Drake rilascia a sorpresa un nuovo mixtape, Dark Lane Demo Tapes. Ci è piaciuto molto e abbiamo raccolto qui le sensazioni emerse dal primo ascolto.

Quattro anni fa usciva Views, il quarto album in studio di Drake: un lavoro dalle tinte grigio-scure che raccontava una fase di transizione difficile dell’artista canadese, successiva al bellissimo Nothing Was the Same.  Un giorno dopo averne celebrato l’anniversario arriva invece Dark Lane Demo Tapes, mixtape di inediti che anticipa il suo nuovo album in uscita questa estate.

Oggi Drake è universalmente riconosciuto come uno degli artisti più influenti della nostra generazione, e non solo per i numeri mostruosi che riesce a collezionare disco dopo disco. Ruolino di marcia che – commercialmente parlando – ha trovato continuità proprio con Views, di cui oggi si ricorda maggiormente Hotline Bling rispetto al peso ansiogeno e paranoico dei testi che lo componevano. Da lì la scalata al successo per Drizzy è stata tutta in discesa, ma lui stesso non ha mai nascosto quanto sia stato difficile conviverci: basti pensare al pesante beef che ha avuto con Pusha-T, che ha tirato fuori le debolezze solitamente nascoste nel lusso della sua privacy.
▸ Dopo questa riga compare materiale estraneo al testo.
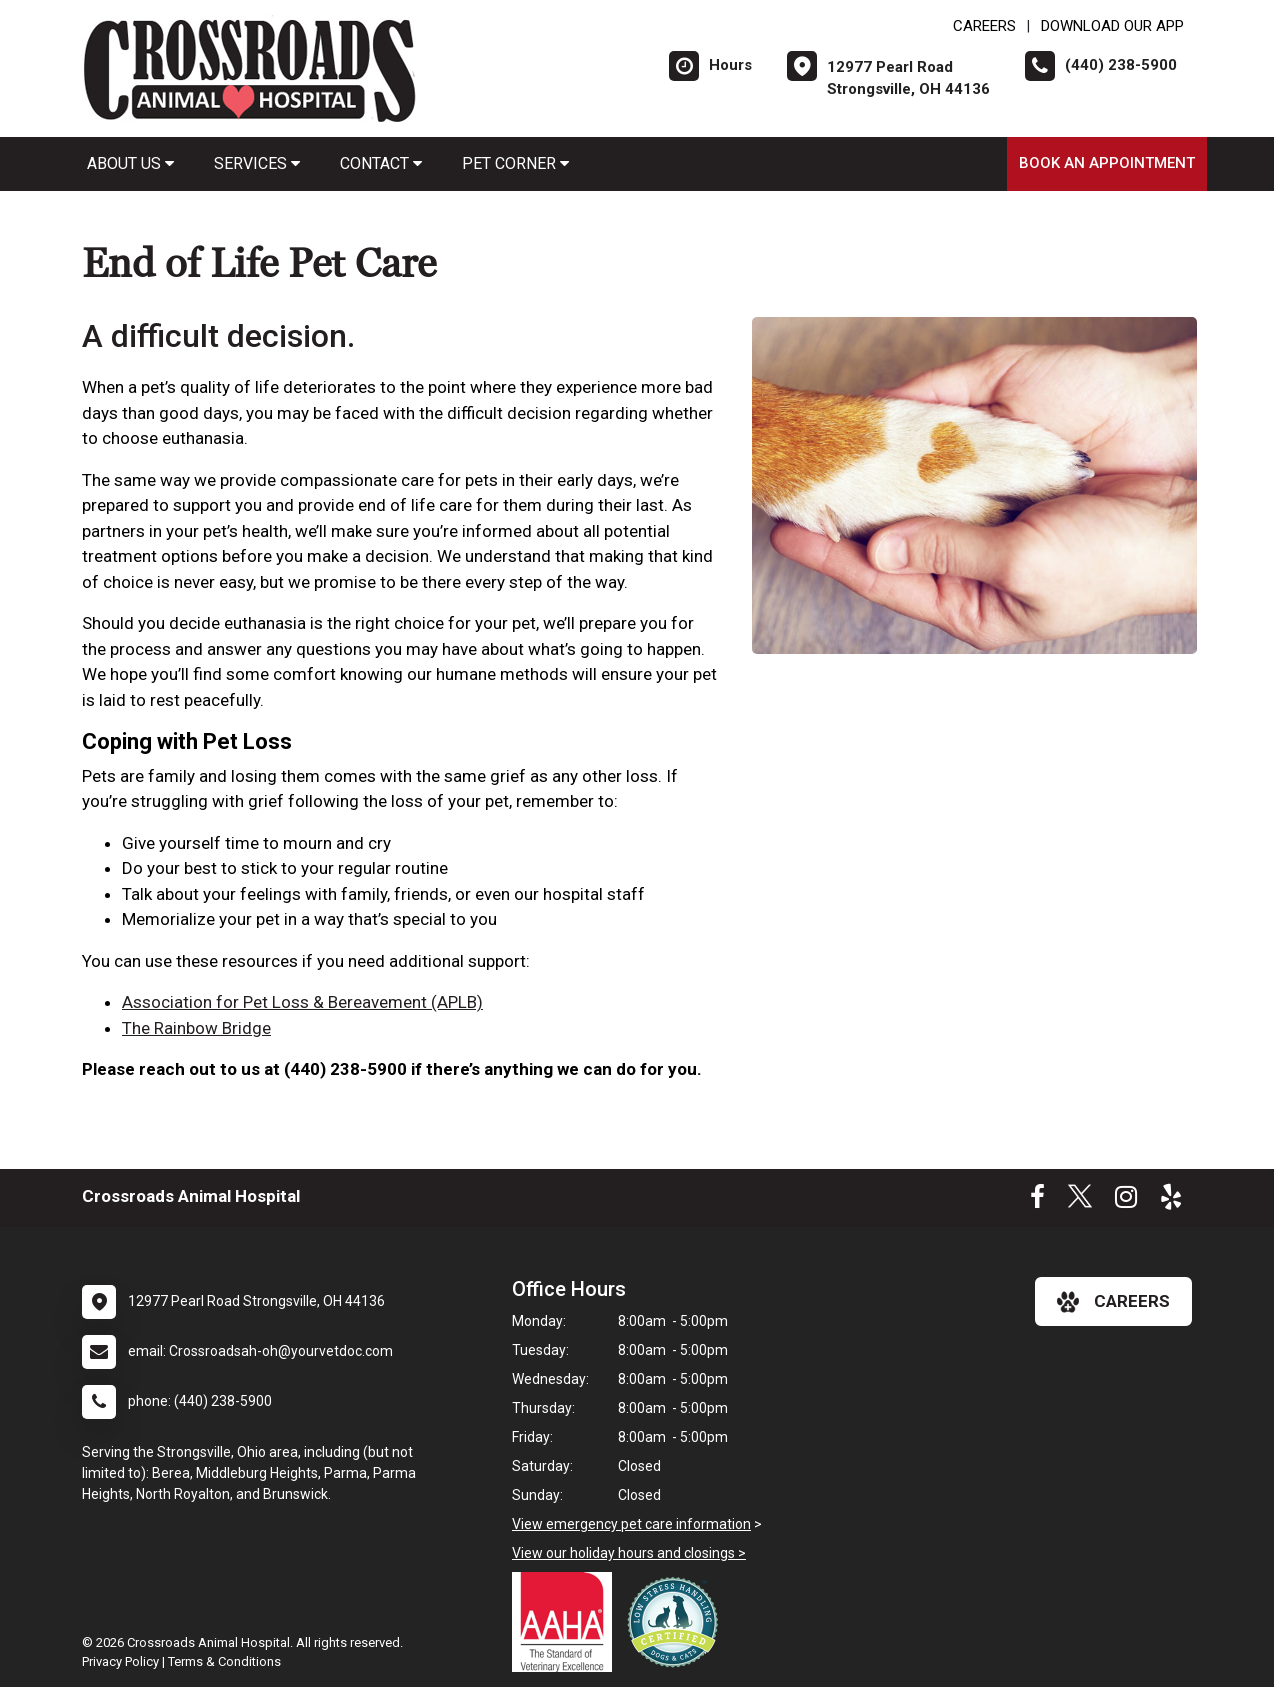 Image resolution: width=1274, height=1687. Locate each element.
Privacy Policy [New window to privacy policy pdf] (120, 1661)
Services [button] (257, 163)
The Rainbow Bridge (196, 1028)
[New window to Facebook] (1037, 1201)
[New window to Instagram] (1126, 1201)
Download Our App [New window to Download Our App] (1112, 26)
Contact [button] (381, 163)
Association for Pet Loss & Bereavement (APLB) (302, 1002)
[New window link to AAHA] (567, 1622)
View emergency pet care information (631, 1524)
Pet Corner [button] (515, 163)
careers (1113, 1302)
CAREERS (984, 26)
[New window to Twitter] (1080, 1201)
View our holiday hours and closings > (629, 1553)
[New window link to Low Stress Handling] (677, 1622)
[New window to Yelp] (1171, 1201)
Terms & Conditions (224, 1661)
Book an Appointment (1107, 163)
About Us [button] (130, 163) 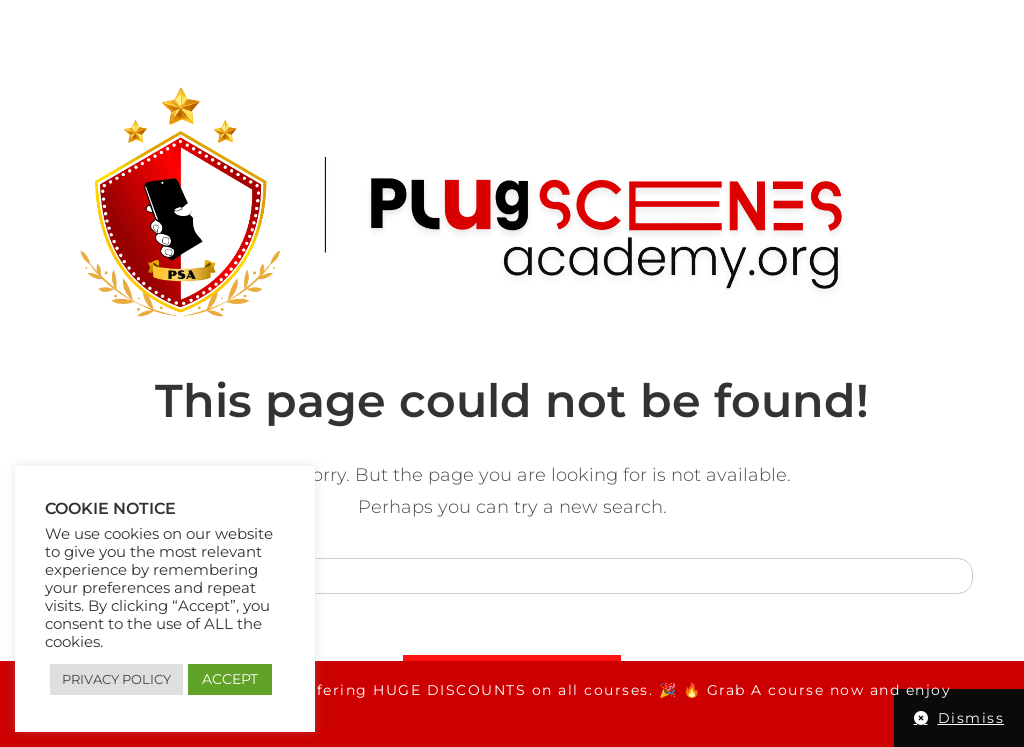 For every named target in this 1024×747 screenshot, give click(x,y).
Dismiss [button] (971, 718)
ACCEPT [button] (230, 679)
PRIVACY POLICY (116, 679) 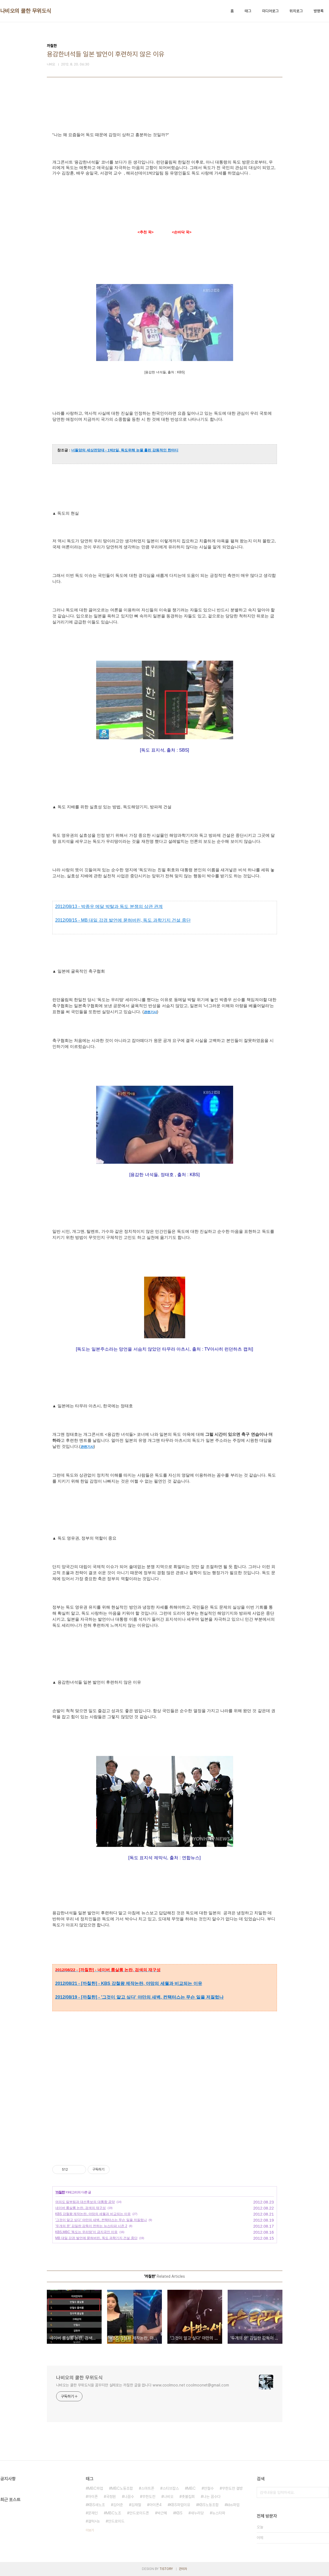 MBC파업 (95, 2488)
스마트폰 (147, 2488)
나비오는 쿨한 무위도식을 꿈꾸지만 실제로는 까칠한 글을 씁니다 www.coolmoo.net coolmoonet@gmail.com (142, 2385)
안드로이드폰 (139, 2513)
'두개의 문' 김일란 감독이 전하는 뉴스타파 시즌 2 (91, 2226)
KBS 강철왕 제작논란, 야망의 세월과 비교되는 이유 (93, 2214)
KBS (178, 2513)
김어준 (118, 2505)
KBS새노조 (96, 2505)
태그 (248, 11)
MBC (191, 2488)
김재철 (136, 2505)
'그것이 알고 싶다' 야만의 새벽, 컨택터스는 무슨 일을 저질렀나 (101, 2220)
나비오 (168, 2496)
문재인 (93, 2513)
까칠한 (60, 2192)
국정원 (111, 2496)
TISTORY (166, 2569)
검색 (323, 2492)
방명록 (319, 11)
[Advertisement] (164, 2103)
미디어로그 (270, 11)
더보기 (90, 2530)
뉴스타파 (218, 2513)
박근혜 (162, 2513)
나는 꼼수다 (212, 2496)
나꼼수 (129, 2496)
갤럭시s (94, 2521)
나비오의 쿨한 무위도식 (25, 11)
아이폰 (93, 2496)
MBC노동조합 (122, 2488)
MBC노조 (113, 2513)
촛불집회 (188, 2496)
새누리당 (197, 2513)
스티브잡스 (170, 2488)
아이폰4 (155, 2505)
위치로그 (296, 11)
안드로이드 (116, 2521)
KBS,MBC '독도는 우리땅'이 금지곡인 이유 (86, 2232)
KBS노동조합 (208, 2505)
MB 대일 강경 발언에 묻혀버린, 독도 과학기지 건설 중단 (96, 2238)
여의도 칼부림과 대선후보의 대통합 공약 (85, 2202)
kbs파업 (233, 2505)
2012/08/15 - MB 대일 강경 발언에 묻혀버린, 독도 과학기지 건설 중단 (123, 920)
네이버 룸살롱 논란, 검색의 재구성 (80, 2208)
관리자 (183, 2569)
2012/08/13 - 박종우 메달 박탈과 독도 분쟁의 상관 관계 (109, 906)
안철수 (209, 2488)
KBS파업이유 (180, 2505)
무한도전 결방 (232, 2488)
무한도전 (148, 2496) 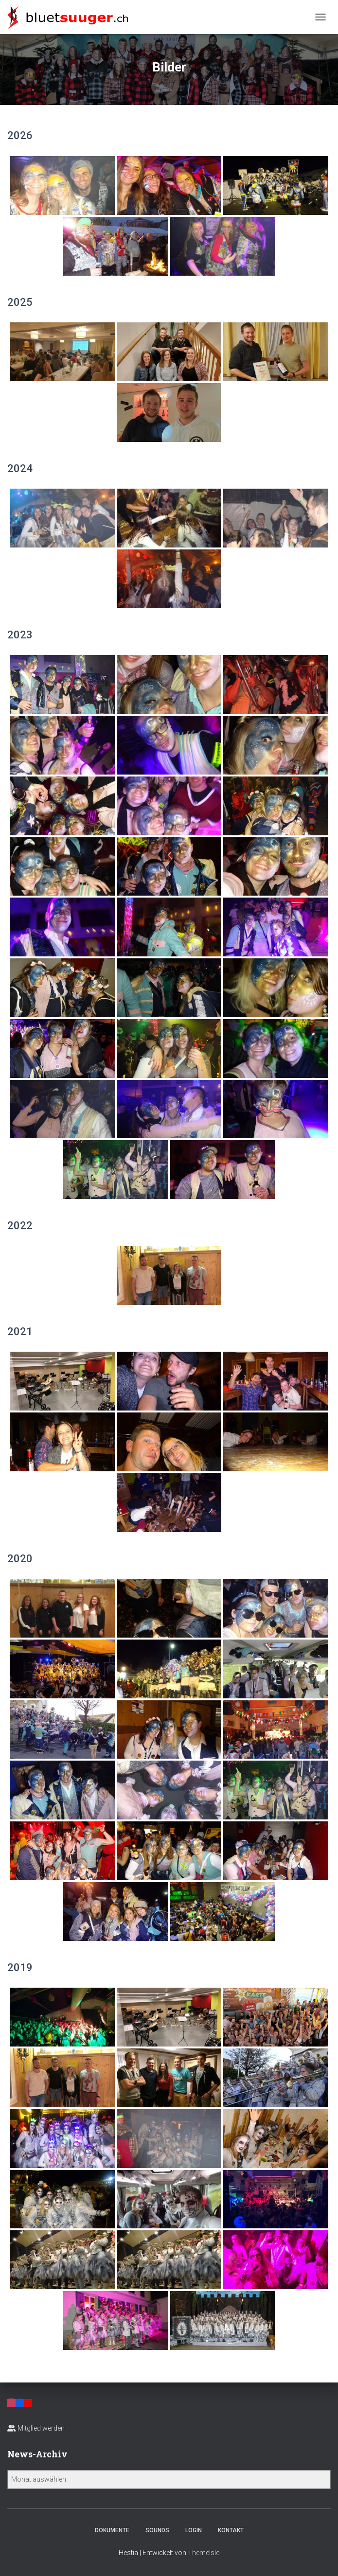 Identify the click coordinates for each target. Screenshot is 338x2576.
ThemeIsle (203, 2553)
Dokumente (112, 2530)
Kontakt (231, 2530)
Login (193, 2530)
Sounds (157, 2530) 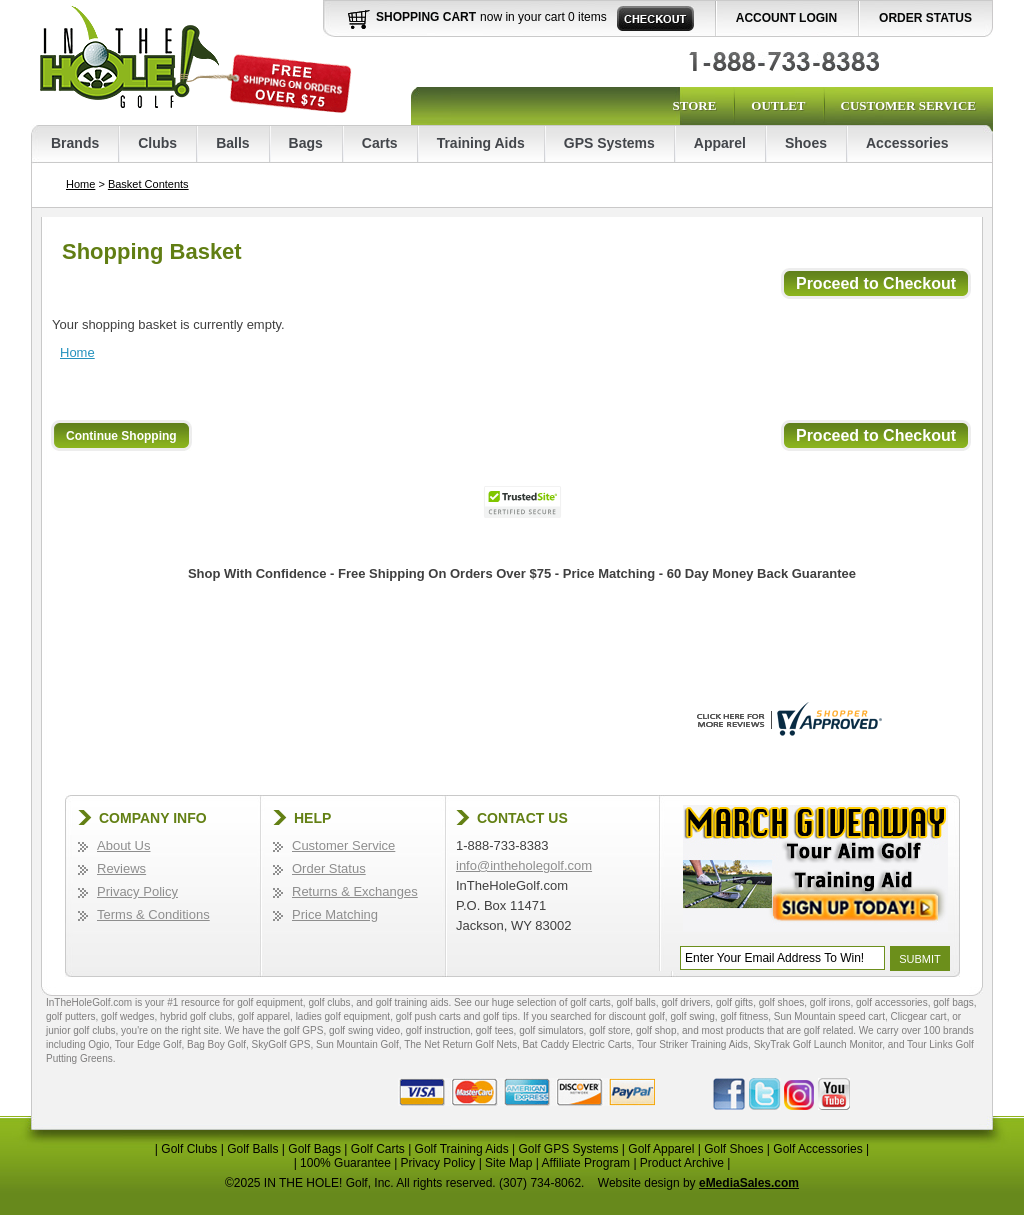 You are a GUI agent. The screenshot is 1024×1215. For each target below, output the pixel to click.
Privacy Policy (137, 891)
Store (694, 105)
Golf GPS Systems (568, 1149)
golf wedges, (130, 1016)
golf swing (692, 1016)
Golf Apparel (661, 1149)
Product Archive (682, 1163)
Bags (306, 143)
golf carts (590, 1002)
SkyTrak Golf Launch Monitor (818, 1044)
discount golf (637, 1016)
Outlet (778, 105)
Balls (232, 143)
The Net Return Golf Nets (460, 1044)
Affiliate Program (586, 1163)
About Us (123, 845)
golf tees (495, 1030)
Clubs (157, 143)
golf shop (656, 1030)
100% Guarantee (345, 1163)
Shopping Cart (426, 17)
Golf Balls (252, 1149)
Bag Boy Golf (216, 1044)
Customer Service (908, 105)
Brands (75, 143)
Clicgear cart (919, 1016)
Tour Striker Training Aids (692, 1044)
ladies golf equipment (343, 1016)
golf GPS (303, 1030)
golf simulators (551, 1030)
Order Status (925, 18)
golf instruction (438, 1030)
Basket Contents (148, 184)
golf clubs (329, 1002)
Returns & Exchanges (355, 891)
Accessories (907, 143)
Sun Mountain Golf (357, 1044)
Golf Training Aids (462, 1149)
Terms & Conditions (153, 914)
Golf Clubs (189, 1149)
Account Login (786, 18)
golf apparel (264, 1016)
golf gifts (734, 1002)
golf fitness (744, 1016)
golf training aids (412, 1002)
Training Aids (481, 143)
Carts (380, 143)
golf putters (70, 1016)
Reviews (121, 868)
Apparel (720, 143)
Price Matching (335, 914)
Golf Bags (314, 1149)
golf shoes (782, 1002)
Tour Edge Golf (148, 1044)
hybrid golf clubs (196, 1016)
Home (80, 184)
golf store (609, 1030)
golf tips (500, 1016)
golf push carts (428, 1016)
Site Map (508, 1163)
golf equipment (270, 1002)
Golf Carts (378, 1149)
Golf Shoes (733, 1149)
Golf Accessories (817, 1149)
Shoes (806, 143)
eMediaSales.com (749, 1183)
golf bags (953, 1002)
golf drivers (685, 1002)
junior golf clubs (80, 1030)
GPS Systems (609, 143)
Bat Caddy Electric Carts (577, 1044)
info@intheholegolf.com (524, 865)
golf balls (635, 1002) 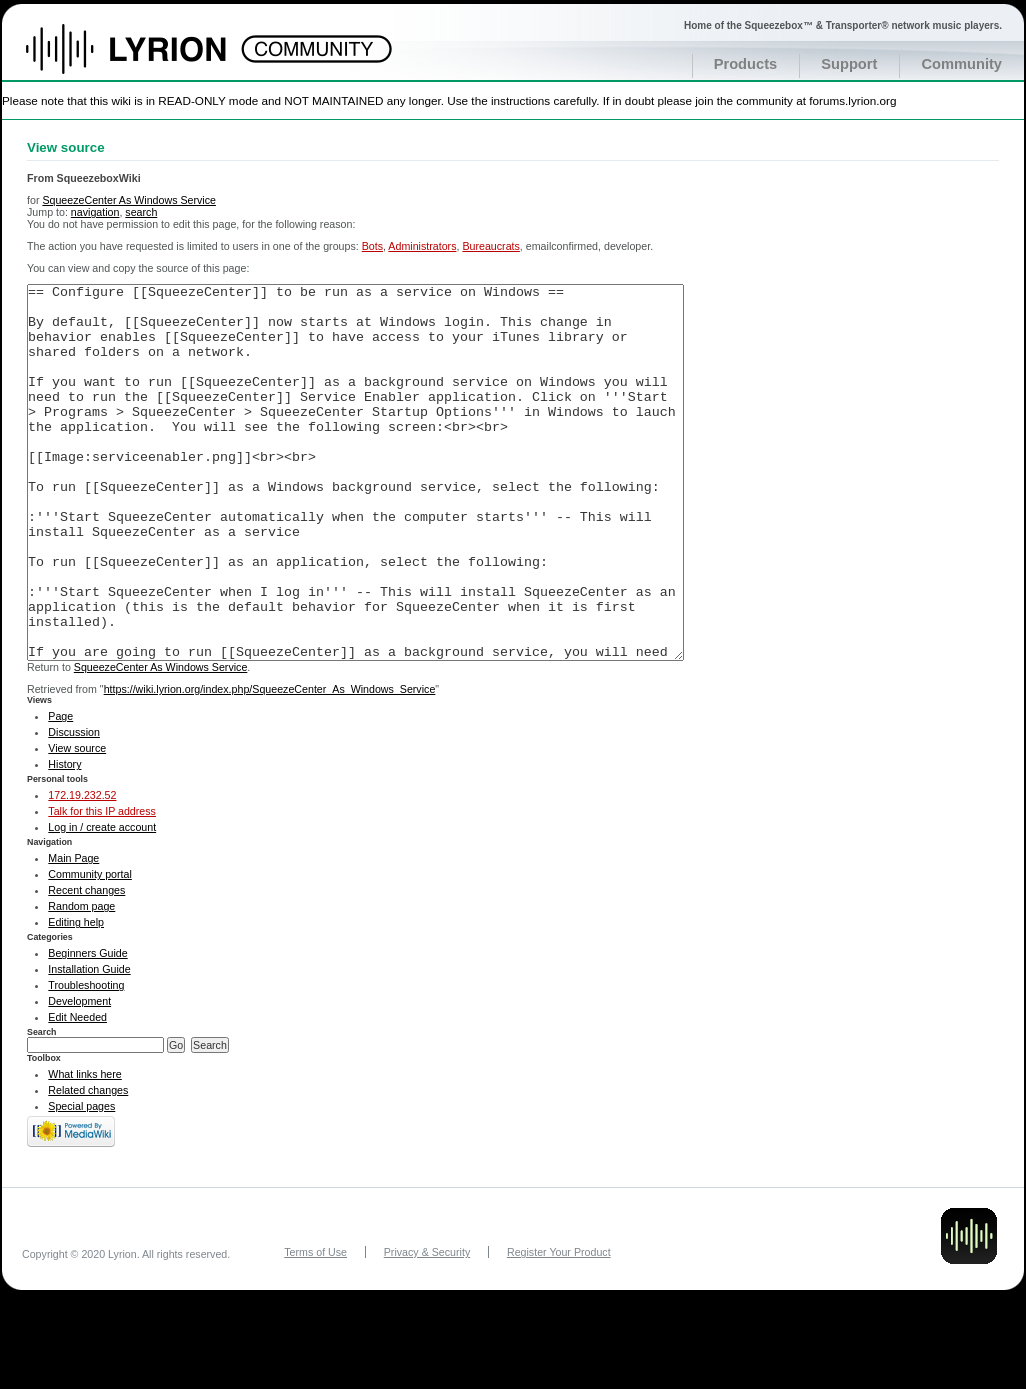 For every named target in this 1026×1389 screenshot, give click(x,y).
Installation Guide (89, 1044)
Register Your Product (559, 1327)
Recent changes (86, 965)
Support (849, 64)
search (141, 212)
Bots (372, 246)
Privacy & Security (427, 1327)
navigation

In Dark Lane Demo Tapes però, Drake torna in overdose on confidence – come recitava il suo verso in Headlines – abbinando con equilibrio l’intensità delle sue barre alla malinconia di alcune melodie, nelle quali spesso e volentieri sono presenti dei campionamenti: When Say When è una delle tracce più esplicite in questo senso. Il tape si compone di 14 tracce, quattro delle quali sono state già rilasciate negli ultimi mesi (When Say When, Chicago freestyle, Toosie Side e War) e ci racconta di un Drake determinato nel ritrovare sè stesso, come suggerisce la cover molto oscura che lo ritrae in primo piano con un passamontagna.

Dark Lane è una fotografia fedele degli stati d’animo dell’artista canadese: persi tra i sintetizzatori e le immancabili 808 ci sembra di poter entrare nel suo home studio di Toronto, in cima al grattacielo nel quale risiede, proiettandoci in un racconto cinematografico del suo lifestyle e delle sue relazioni, ma anche dei timori nascosti e delle sue difficoltà, che non ha mai avuto paura di porre al centro delle sue liriche.

Per farlo si serve di un tappeto sonoro omogeneo e solido lungo tutto l’ascolto, impreziosito dall’aiuto dei colleghi che ne completano il lavoro: Future firma due featuring, di cui uno con Young Thug; Chris Brown e Playboy Carti mettono al servizio due ritornelli nel loro stile (Carti, quello che stai provando a fare forse lo ha già fatto Young Thug) mentre Giveon, Fivio Foreign e Sosa Geek intepretano i ruoli dei rookie (mica male).

Come dicevamo, il fil rouge presente nelle strumentali è il punto di forza di Dark Lane Demo Tapes, che fa emergere per intero il vasto repertorio dell’artista: dallo story-telling di brani  come Chicago Freestyle all’emotività di Losses, passando per lo stile strabordante di pezzi come War, From Florida With Love o Time Files.

Il tutto orchestrato magistralmente dal mix del solito 40, ingegnere del suono con cui Drake ha costruito la sua carriera, tassello dopo tassello.

Sapevamo già che i mixtape di Drake sono garanti di alta qualità, solo che questa release improvvisa ha aumentato a dismisura il nostro entusiasmo. Ciò non significa che Dark Lane sia il preludio di un album di spessore, dato che ormai bisogna diffidare dalle aspettative a certi livelli, come Scorpion ci insegna. Magari quello nuovo sarà anche un album fatto per i numeri, solo che Drake ha deciso di proporsi diversamente (e forse, come ci piace davvero) qui; magari sarà un altro disco di livello, destinato ad alzare ulteriormente il suo status come solo lui è in grado di fare.

Adesso gustiamoci questo Demo Tapes, ovvero una delle sorprese statunitensi (e non solo) più belle di questo 2020: More Life feelings.